The lectionary does preachers a disservice by cutting out verses 32–34: they are essential to the pericope. The scene opens with a solitary figure striking out across the horizon. The camera pans out and we see followers emerge from the dunes. Oddly, we see surprise and fear on their faces. This is the journey toward the cross, only nobody but Jesus seems able to grasp that fact yet. This journey, in Mark’s Gospel, is the way of discipleship, and the first scene conveys that—striking out ahead, disciples following behind without fully knowing how or why they are following.
He stops. He motions the twelve aside and explains one last time: “See, we are going to Jerusalem, and the Son of Man will be handed over to the chief priests and the scribes, and they will condemn him to death; then they will hand him over to the Gentiles; they will mock him, and spit upon him, and flog him, and kill him; and after three days he will rise again.” Five chapters later, it will all come to pass. This man is a truth teller. He tells the truth about suffering and death, and he tells the truth about resurrection.
For now, the focus is on suffering and death. Mark’s Gospel is an extended passion narrative. His point is that we worship a crucified Christ. In Jesus’s stark prediction, we see a man come to terms with his fate. He is the only one who accepts the inevitability of his destiny. In Mark’s day, many objected to the notion of a vulnerable Christ; not much has changed since then. Who wants vulnerability, suffering and death when the economy is good and crime is down and the world has so much to offer? But for Mark, the guts of the gospel is this: we follow a suffering Christ, a crucified criminal.
Even the disciples couldn’t tolerate the nasty predictions that Jesus had a habit of making.
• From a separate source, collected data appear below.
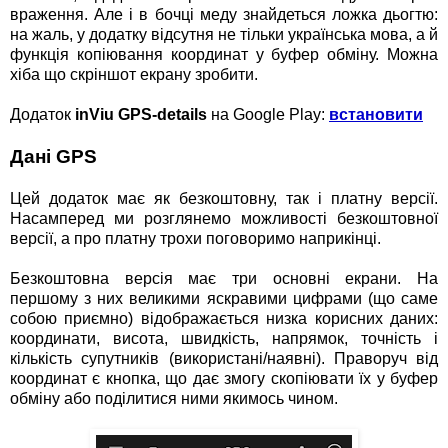
враження. Але і в бочці меду знайдеться ложка дьогтю:
на жаль, у додатку відсутня не тільки українська мова, а й
функція копіювання координат у буфер обміну. Можна
хіба що скріншот екрану зробити.
Додаток
inViu GPS-details
на Google Play:
встановити
Дані GPS
Цей додаток має як безкоштовну, так і платну версії.
Насамперед ми розглянемо можливості безкоштовної
версії, а про платну трохи поговоримо наприкінці.
Безкоштовна версія має три основні екрани. На
першому з них великими яскравими цифрами (що саме
собою приємно) відображається низка корисних даних:
координати, висота, швидкість, напрямок, точність і
кількість супутників (використані/наявні). Праворуч від
координат є кнопка, що дає змогу скопіювати їх у буфер
обміну або поділитися ними якимось чином.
When Jesus predicts his own death for the third time, James and John step forward, asking him to do what they wish. Who do they think he is—a genie? They ignore Jesus’s prediction, and focus instead on their own desires for greatness. This is more remarkable in view of how adamant Jesus had been. He has twice said, “The first shall be last.” He has already redirected the disciples concerning their desire for greatness, telling them that to save their lives they must lose them. He has told them they must become like children in order to enter the kingdom. And he has emphasized his own suffering and death three times. Yet the disciples still don’t get it.
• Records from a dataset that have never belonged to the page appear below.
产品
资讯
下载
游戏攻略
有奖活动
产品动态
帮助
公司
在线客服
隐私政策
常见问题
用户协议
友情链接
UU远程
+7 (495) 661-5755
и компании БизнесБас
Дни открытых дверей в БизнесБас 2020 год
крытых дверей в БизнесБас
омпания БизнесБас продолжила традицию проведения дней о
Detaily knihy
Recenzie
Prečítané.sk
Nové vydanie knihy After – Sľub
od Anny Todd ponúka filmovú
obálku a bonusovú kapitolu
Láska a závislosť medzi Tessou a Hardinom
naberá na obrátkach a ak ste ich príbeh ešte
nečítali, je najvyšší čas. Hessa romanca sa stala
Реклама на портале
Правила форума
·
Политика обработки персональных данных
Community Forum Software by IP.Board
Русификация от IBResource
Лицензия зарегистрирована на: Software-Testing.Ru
Jesus has already pointed out what is wrong with the disciples’ perspective—they have set their minds on things human rather than divine (Mark 8:33). Jesus has tried to teach the divine perspective—the first shall be last and the last first, whoever wants to be great must become like a servant, God is the author of possibilities, and we must become like children. Here he sums it up again: “You know that among the Gentiles those whom they recognize as their rulers lord it over them, and their great ones are tyrants over them. But it is not so among you; but whoever wishes to become great among you must be your servant, and whoever wishes to be first among you must be slave of all.” Jesus reorders power structures among those who wish to follow him. He has been preaching and teaching and living this all along. Had James and John understood, they would never have asked to be at his right and left hand, places that would ultimately be taken by criminals on either side of Jesus’s cross.
The scene closes with Jesus announcing his mission. In all of Mark’s Gospel, this is the only time Jesus says a word about his purpose: “For the Son of Man came not to be served, but to serve, and to give his life as a ransom for many.” The entire Gospel centers on this revelation. Here, discipleship and Christology come together. We who would follow will find our purpose and the power to live in Jesus teaching: Whoever wants to be first must become the slave of all, and we’ll have the power to do it because of the One who did it first for us.
The preview comes to an end. For this Sunday, it is all we have, the gospel in miniature. But it is enough to give us a glimpse into the world—a world where a throne will be exchanged for a cross, a crown will be traded for thorns, and criminals will take the place requested by ambitious disciples. More often than not, we too are blind to the gruesome reality of what it means to follow Jesus. But the One who healed the blind bids us press on.